We’ve learned from Dewey that we have to be careful about making representative claims based on small sets of data. The same rule applies when making claims of representativeness that extend to a whole group of L1 speakers. The VOICE corpus includes speakers of 49 different L1s, but many of these L1s are represented by just a few thousand words of speech, hardly enough to even make generalisations about a single speaker. In order to get somewhat meaningful findings, we have to look at just the L1s that are represented in some abundance.
As it turns out, the speakers of only 7 L1s are represented by at least 4% of total words in VOICE (see Table 4 below). While German is the highest at 25% of words, the L1s representing 4% of the corpus each yield at least 40,000 words of speech. We’ll treat that as our somewhat arbitrary cut-off point. Interestingly, L1 English speakers are one of the highest represented L1 groups in VOICE, with 7% of words in the corpus. So, taking these top 7 L1s for our data – German, Dutch, English, Danish, Italian, Polish, and Spanish – and calculating their rates of occurrence of 3rd-person zero, some Crocodile-Hunter-worthy findings emerge.

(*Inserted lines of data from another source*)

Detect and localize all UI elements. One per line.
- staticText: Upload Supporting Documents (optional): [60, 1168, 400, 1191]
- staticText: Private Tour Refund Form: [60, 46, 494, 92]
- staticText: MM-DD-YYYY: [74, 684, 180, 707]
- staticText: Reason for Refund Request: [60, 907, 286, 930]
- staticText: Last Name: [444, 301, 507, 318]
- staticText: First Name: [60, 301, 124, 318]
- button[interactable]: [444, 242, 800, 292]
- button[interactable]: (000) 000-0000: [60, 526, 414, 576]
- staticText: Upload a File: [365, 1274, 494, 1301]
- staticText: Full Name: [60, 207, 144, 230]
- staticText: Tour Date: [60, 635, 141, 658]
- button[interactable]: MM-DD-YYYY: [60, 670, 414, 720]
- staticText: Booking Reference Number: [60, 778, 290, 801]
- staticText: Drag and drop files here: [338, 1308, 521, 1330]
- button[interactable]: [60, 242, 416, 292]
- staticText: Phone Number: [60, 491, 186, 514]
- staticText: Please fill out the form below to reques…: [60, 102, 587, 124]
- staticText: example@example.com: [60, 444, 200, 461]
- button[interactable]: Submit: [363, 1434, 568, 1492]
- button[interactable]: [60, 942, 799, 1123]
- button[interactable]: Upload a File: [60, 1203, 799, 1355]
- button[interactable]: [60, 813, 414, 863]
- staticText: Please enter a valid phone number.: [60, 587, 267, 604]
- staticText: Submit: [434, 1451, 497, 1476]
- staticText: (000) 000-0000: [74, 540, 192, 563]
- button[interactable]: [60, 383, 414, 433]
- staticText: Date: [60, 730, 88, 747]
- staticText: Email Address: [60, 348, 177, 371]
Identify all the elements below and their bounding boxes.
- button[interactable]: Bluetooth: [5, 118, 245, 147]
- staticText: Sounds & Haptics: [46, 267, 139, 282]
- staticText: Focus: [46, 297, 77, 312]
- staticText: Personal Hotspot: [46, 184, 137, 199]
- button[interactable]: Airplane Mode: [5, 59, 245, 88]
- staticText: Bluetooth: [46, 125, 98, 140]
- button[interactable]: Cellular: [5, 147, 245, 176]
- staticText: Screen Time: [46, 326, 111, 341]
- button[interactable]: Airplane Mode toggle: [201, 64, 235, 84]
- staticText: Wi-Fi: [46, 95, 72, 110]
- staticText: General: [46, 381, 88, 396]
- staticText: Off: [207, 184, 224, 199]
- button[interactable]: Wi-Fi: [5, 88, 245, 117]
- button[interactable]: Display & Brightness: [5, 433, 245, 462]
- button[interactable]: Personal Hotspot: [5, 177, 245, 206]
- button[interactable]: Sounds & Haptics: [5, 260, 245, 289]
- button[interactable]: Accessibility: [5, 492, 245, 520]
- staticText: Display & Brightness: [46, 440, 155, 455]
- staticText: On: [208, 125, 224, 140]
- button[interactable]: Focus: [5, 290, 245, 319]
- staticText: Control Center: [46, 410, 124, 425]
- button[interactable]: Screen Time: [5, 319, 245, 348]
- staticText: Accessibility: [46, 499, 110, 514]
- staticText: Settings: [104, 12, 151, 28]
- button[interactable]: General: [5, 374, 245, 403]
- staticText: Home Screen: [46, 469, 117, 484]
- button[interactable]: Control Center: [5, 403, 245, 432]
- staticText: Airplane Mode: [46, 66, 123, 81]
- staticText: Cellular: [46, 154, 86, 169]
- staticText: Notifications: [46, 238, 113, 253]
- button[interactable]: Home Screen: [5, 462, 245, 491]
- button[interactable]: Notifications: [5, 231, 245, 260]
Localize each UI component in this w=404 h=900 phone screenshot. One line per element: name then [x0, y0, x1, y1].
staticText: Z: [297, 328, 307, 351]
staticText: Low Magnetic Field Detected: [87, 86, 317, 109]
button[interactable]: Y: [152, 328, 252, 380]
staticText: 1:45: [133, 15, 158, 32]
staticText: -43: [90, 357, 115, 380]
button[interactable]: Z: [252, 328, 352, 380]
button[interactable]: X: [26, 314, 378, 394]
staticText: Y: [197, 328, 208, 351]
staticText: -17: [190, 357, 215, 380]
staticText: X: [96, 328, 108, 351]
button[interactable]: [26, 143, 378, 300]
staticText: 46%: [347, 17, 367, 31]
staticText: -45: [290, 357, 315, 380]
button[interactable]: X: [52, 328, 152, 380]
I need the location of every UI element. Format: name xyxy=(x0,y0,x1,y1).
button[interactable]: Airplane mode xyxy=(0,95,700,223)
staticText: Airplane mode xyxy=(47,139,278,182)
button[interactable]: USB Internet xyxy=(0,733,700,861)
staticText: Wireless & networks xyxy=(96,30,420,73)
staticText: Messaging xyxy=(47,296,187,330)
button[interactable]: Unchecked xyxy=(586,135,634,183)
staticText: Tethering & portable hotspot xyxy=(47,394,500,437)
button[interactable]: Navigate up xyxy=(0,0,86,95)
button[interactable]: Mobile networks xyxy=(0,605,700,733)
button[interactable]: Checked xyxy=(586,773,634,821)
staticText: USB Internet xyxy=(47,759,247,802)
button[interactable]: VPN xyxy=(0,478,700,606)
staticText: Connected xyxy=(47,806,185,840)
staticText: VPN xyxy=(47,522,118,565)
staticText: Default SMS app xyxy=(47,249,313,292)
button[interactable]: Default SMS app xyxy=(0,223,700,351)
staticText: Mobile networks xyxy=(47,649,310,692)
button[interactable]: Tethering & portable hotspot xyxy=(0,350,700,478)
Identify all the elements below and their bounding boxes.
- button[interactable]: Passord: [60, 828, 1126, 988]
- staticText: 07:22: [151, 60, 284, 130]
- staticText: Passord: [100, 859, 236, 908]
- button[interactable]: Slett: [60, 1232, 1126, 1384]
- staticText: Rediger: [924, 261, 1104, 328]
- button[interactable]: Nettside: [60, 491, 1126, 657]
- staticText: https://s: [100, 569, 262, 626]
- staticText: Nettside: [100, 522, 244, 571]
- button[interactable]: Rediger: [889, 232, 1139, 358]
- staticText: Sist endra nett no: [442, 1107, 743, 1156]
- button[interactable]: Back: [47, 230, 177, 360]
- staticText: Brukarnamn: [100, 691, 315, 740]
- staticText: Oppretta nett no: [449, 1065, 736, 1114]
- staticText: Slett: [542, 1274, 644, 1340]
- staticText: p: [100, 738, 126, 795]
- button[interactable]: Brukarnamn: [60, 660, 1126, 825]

First of all, the 3rd-person zero distributions are all lower than the outlier cases we’ve looked at above. L1 speakers of Spanish and Italian show higher rates of 3rd-person zero occurrence at 11% and 13% respectively, but these figures are still quite low and I’m not inclined to make any sweeping proclamations based on 40,000 words of L1 data. The most striking figure comes from the three L1s most strongly represented in VOICE – German, Dutch, and English. Their rate of occurrence of 3rd-person zero is identical at 3% of verbs functioning as 3rd-person present singular. That’s right – even the all-glorious, “perfect English” speakers use 3rd-person zero as often as native speakers of German and Dutch.
In sum, these 7 L1s make up 60% of the tokens in VOICE, with an average rate of 3rd-person zero variation of 5%, just below the corpus-wide average. The remaining 40% of tokens are provided by the speakers of the 42 other L1s in the corpus, who raise the rate of 3rd-person zero variation to just 6%. Thus, it appears the 3rd-person zero form is widely and commonly encountered, though not in abundance – just often enough to get stuck in researchers’ intuitions that it must be a prominent feature in ELF.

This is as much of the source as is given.